Allogeneic haematopoietic stem cell transplantation (SCT) has emerged as a curative therapeutic option. However, the role of graft-versus-host disease in lung injury after SCT has yet to be determined.

In the present study, primary bronchial epithelial cells and the bronchial epithelial cell line BEAS-2B were used to investigate immune responses of allogeneic CD8+ T-cells directed against respiratory epithelial cells.

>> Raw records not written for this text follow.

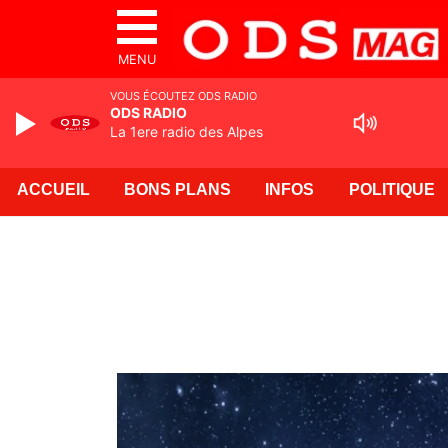
MENU
VOUS ÉCOUTEZ ODS RADIO
ODS RADIO
La 1ere radio des Alpes
ACCUEIL
BONS PLANS
INFOS
POLITIQUE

Following stimulation with irradiated bronchial epithelial cells, CD8+ T-cells produced significant amounts of interferon-, upregulated alloantigen activation markers and proliferated highly compared with T-cells stimulated with interleukin-2 alone. Furthermore, cytotoxicity assays demonstrated that bronchial epithelial cell-specific and granzyme B-mediated cytolytic activity was induced in CD8+ T-cells. Generation of natural killer (NK) T-cells, NK-like T-cells, cytokine-induced killer cells or lymphokine-activated killer cells could be excluded by phenotyping, culture conditions and neglectable lytic activity following stimulation with interleukin-2 alone. Inhibition experiments showed that lysis of bronchial epithelial cells was not major histocompatibility complex-I restricted, but depended on NK group 2 member D signalling; a stimulatory receptor initially shown to be expressed on NK cells.

The present data imply that the respiratory epithelium has an antigen presenting function and directly alloactivates cytotoxic CD8+ T-cells that show nonclassical effector function.